Putin described the ambience of the talks as friendly and praised Biden’s professionalism. He said the US leader knew what he wanted to achieve and acted “skilfully”.
“I want to say that the image of President Biden that our press and even the American press paints has nothing in common with reality,” Putin told the graduates.
“He was on a long trip, had flown across the Ocean, and had to contend with jet lag and the time difference. When I fly it takes its toll. But he looked cheerful, we spoke face-to-face for two or maybe more hours. He’s completely across his brief.
“Biden is a professional, and you have to be very careful in working with him to make sure you don’t miss anything.

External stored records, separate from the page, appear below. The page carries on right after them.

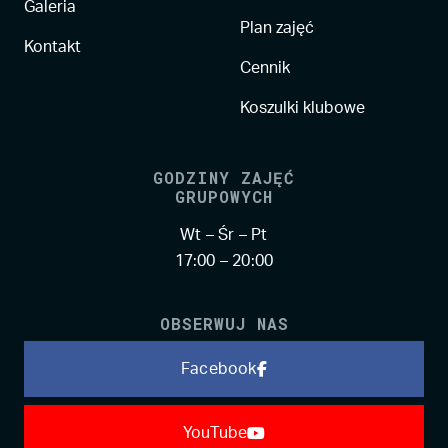
Galeria
Plan zajęć
Kontakt
Cennik
Koszulki klubowe
GODZINY ZAJĘĆ
GRUPOWYCH
Wt – Śr – Pt
17:00 – 20:00
OBSERWUJ NAS
Facebook
YouTube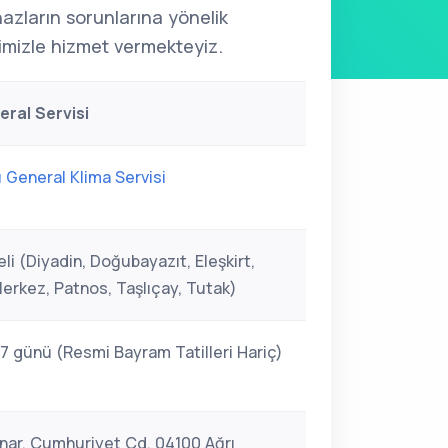
ihazların sorunlarına yönelik
mizle hizmet vermekteyiz.
eral Servisi
ı General Klima Servisi
li (Diyadin, Doğubayazıt, Eleşkirt,
erkez, Patnos, Taşlıçay, Tutak)
 7 günü (Resmi Bayram Tatilleri Hariç)
ınar, Cumhuriyet Cd. 04100 Ağrı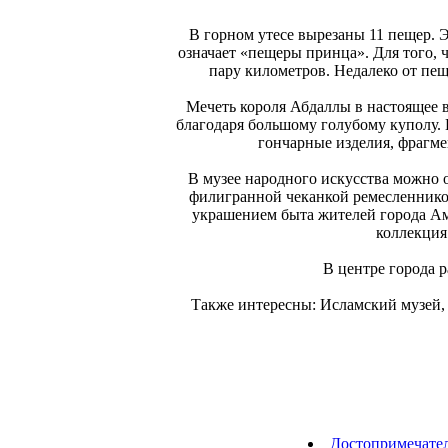
В горном утесе вырезаны 11 пещер. 
означает «пещеры принца». Для того, 
пару километров. Недалеко от пещ
Мечеть короля Абдаллы в настоящее 
благодаря большому голубому куполу. 
гончарные изделия, фрагме
В музее народного искусства можно
филигранной чеканкой ремесленнико
украшением быта жителей города Ам
коллекция
В центре города р
Также интересны: Исламский музей,
Достопримечате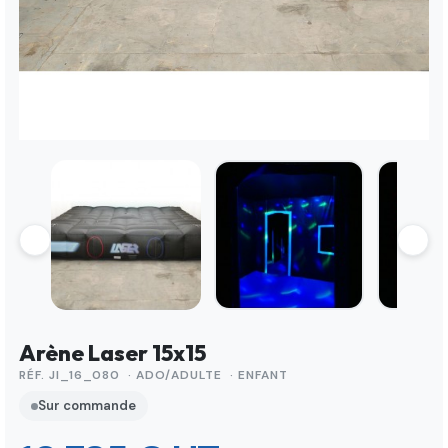
Arène Laser 15x15
RÉF. JI_16_080 · ADO/ADULTE · ENFANT
Sur commande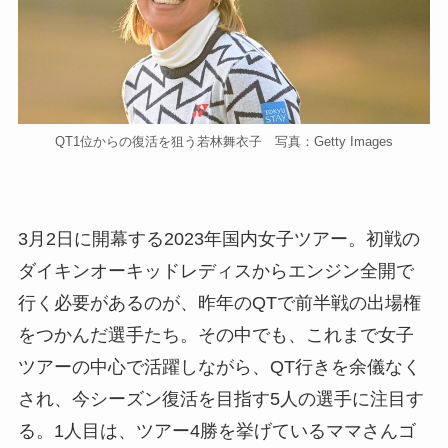
QT1位からの復活を狙う若林舞衣子 写真：Getty Images
3月2日に開幕する2023年国内女子ツアー。初戦の
ダイキンオーキッドレディスからエンジン全開で
行く必要があるのが、昨年のQTで前半戦の出場権
をつかんだ選手たち。その中でも、これまで女子
ツアーの中心で活躍しながら、QT行きを余儀なく
され、今シーズン復活を目指す5人の選手に注目す
る。1人目は、ツアー4勝を挙げているママさんゴ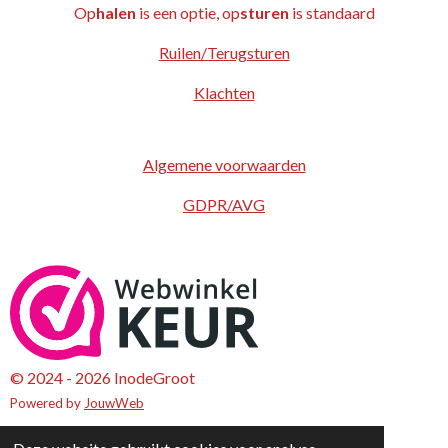
Op
halen
is een optie, op
sturen
is standaard
Ruilen/Terugsturen
Klachten
Algemene voorwaarden
GDPR/AVG
© 2024 - 2026 InodeGroot
Powered by
JouwWeb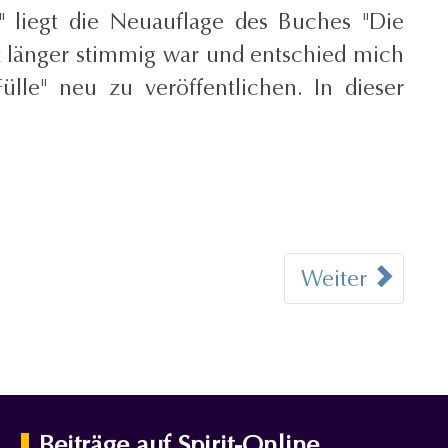
 liegt die Neuauflage des Buches "Die
ht länger stimmig war und entschied mich
lle" neu zu veröffentlichen. In dieser
Weiter
Beiträge auf Spirit-Online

He doesn’t miss anything, I can assure you.”
During their hours-long summit, the first between the two leaders since Biden took office in January, the leaders pledged to have regular negotiations to try and lay the groundwork for future arms control agreements and to return their respective ambassadors to their posts.
Russia’s ambassador to the US, Anatoly Antonov, will resume his duties in Washington next week after being temporarily recalled since March, the Interfax news agency cited the Russian foreign ministry as saying on Thursday.
‘A plus sign’
Putin’s remarks on Thursday came hours after the Kremlin praised the outcome of the summit, but also warned there were still significant points of disagreement between Moscow and Washington.

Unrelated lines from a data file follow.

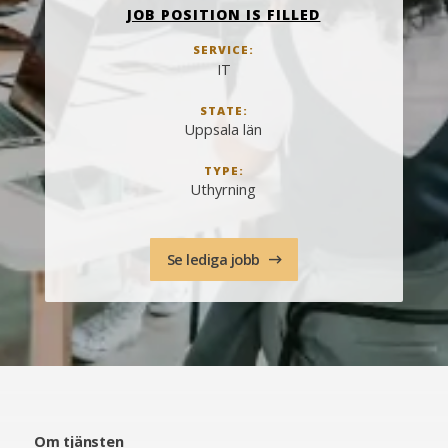
JOB POSITION IS FILLED
SERVICE:
IT
STATE:
Uppsala län
TYPE:
Uthyrning
Se lediga jobb
Om tjänsten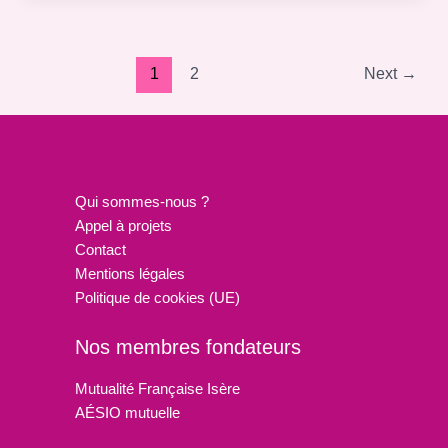
1
2
Next
→
Qui sommes-nous ?
Appel à projets
Contact
Mentions légales
Politique de cookies (UE)
Nos membres fondateurs
Mutualité Française Isère
AÉSIO mutuelle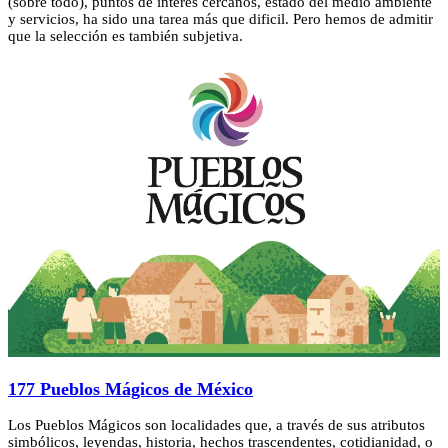
(sobre todo), puntos de interés cercanos, estado del medio ambiente
y servicios, ha sido una tarea más que dificil. Pero hemos de admitir
que la selección es también subjetiva.
177 Pueblos Mágicos de México
Los Pueblos Mágicos son localidades que, a través de sus atributos
simbólicos, leyendas, historia, hechos trascendentes, cotidianidad, o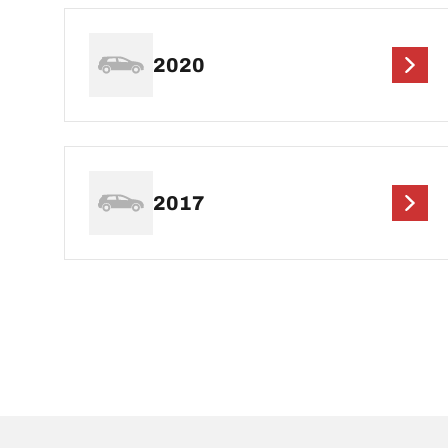
2020
2017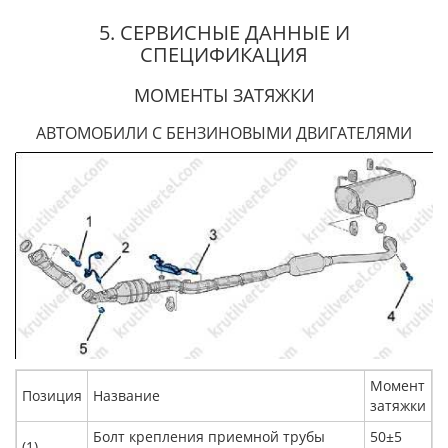
5. СЕРВИСНЫЕ ДАННЫЕ И
СПЕЦИФИКАЦИЯ
МОМЕНТЫ ЗАТЯЖКИ
АВТОМОБИЛИ С БЕНЗИНОВЫМИ ДВИГАТЕЛЯМИ
Момент
Позиция
Название
затяжки
Болт крепления приемной трубы
50±5
(1)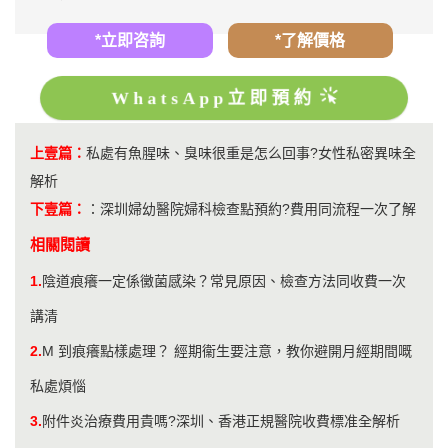
*立即咨詢
*了解價格
WhatsApp立即預約
上壹篇：
私處有魚腥味、臭味很重是怎么回事?女性私密異味全
解析
下壹篇：
：
深圳婦幼醫院婦科檢查點預約?費用同流程一次了解
相關閱讀
1.
陰道痕癢一定係黴菌感染？常見原因、檢查方法同收費一次
講清
2.
M 到痕癢點樣處理？ 經期衞生要注意，教你避開月經期間嘅
私處煩惱
3.
附件炎治療費用貴嗎?深圳、香港正規醫院收費標准全解析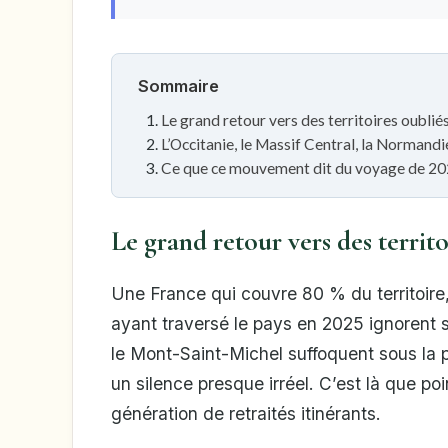
Sommaire
Le grand retour vers des territoires oublié
L’Occitanie, le Massif Central, la Normandie
Ce que ce mouvement dit du voyage de 2
Le grand retour vers des territo
Une France qui couvre 80 % du territoire, 
ayant traversé le pays en 2025 ignorent 
le Mont-Saint-Michel suffoquent sous la 
un silence presque irréel. C’est là que p
génération de retraités itinérants.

Before the talks, both sides had said big breakthroughs were unlikely with relations at post-Cold War lows.
“From the very beginning, we warned against exaggerated expectations in connection with this summit,” Putin’s spokesman Dmitry Peskov told the Ekho Moskvy radio station. “But now we can say, primarily based on the assessment by the president himself, that it was more with a plus sign.”
Peskov praised in particular the commitment to dialogue on “strategic stability” and arms control.
“Even though it’s a very short text … the joint statement on strategic stability realises the special responsibility of our two countries not only to our people but to the whole world,” he said.
During the summit, both sides rejected the possibility of a nuclear war, which was according to Russia’s Deputy Foreign Minister Sergei Ryabkov, a moment of “real success”.
Ryabkov told Russia’s Kommersant newspaper the move was “Washington’s second step in restoring common sense and a responsible approach to key aspects of international security” following the extension of the New START nuclear treaty under Biden earlier this year.
New START is the last remaining arms reduction pact between the two nuclear states, which together hold more than 90 percent of the world’s entire nuclear weapons arsenal.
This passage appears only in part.